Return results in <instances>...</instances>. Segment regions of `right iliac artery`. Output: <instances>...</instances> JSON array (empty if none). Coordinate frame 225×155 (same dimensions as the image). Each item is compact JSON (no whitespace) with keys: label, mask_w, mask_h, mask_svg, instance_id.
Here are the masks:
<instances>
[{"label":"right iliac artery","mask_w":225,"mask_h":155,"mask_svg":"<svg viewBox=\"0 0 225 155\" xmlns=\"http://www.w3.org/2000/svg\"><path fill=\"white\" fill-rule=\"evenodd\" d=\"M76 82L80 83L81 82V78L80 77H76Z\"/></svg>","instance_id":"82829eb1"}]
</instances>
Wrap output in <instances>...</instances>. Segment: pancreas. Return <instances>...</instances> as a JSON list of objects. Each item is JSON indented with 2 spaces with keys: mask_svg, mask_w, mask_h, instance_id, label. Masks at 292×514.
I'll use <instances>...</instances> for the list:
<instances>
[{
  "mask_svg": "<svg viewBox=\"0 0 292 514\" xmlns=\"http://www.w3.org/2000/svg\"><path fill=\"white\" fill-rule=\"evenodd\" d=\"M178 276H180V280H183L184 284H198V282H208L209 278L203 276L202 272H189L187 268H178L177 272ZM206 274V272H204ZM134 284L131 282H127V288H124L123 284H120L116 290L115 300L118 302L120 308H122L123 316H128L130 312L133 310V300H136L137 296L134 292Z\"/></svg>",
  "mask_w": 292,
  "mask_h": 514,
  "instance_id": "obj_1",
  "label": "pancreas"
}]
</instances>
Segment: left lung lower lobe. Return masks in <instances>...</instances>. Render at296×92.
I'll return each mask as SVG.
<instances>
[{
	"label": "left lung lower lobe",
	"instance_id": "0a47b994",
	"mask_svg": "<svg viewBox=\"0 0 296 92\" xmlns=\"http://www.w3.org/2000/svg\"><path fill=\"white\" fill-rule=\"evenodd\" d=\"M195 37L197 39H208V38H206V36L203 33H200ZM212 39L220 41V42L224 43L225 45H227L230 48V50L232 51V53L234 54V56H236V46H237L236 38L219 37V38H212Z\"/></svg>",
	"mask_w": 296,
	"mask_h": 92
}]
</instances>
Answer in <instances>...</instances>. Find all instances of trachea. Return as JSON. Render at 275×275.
····················
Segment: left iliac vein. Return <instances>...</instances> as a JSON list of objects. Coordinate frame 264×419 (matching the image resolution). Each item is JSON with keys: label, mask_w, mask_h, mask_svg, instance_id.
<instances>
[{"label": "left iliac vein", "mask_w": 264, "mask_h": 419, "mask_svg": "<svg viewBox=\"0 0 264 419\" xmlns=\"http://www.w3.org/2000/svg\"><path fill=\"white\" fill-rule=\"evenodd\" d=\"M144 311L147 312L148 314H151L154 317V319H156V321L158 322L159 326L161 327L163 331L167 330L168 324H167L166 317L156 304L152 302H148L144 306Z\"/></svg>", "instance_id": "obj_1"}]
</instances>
····················
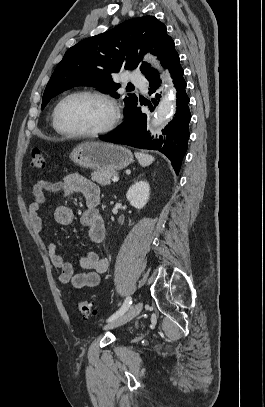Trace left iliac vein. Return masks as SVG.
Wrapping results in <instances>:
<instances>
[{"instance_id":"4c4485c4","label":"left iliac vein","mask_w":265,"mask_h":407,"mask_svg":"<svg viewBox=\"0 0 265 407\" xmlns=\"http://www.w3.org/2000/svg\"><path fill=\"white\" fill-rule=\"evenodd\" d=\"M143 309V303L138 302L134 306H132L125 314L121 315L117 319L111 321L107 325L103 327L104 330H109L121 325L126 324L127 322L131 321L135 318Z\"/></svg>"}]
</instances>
····················
> _Required work_
Print exactly the lines above from the one with "Segment: left lung" to the one with "Answer in <instances>...</instances>.", including both.

> _Expected output_
Segment: left lung lower lobe. Return masks in <instances>...</instances>. Render at296×92.
I'll return each mask as SVG.
<instances>
[{
	"label": "left lung lower lobe",
	"instance_id": "0a47b994",
	"mask_svg": "<svg viewBox=\"0 0 296 92\" xmlns=\"http://www.w3.org/2000/svg\"><path fill=\"white\" fill-rule=\"evenodd\" d=\"M195 37L197 39H208V38H206V36L203 33H200ZM212 39L220 41V42L224 43L225 45H227L230 48V50L232 51V53L234 54V56H236V46H237L236 38L219 37V38H212Z\"/></svg>",
	"mask_w": 296,
	"mask_h": 92
}]
</instances>
Answer in <instances>...</instances>. Find all instances of trachea. Return as JSON. Render at 275×275.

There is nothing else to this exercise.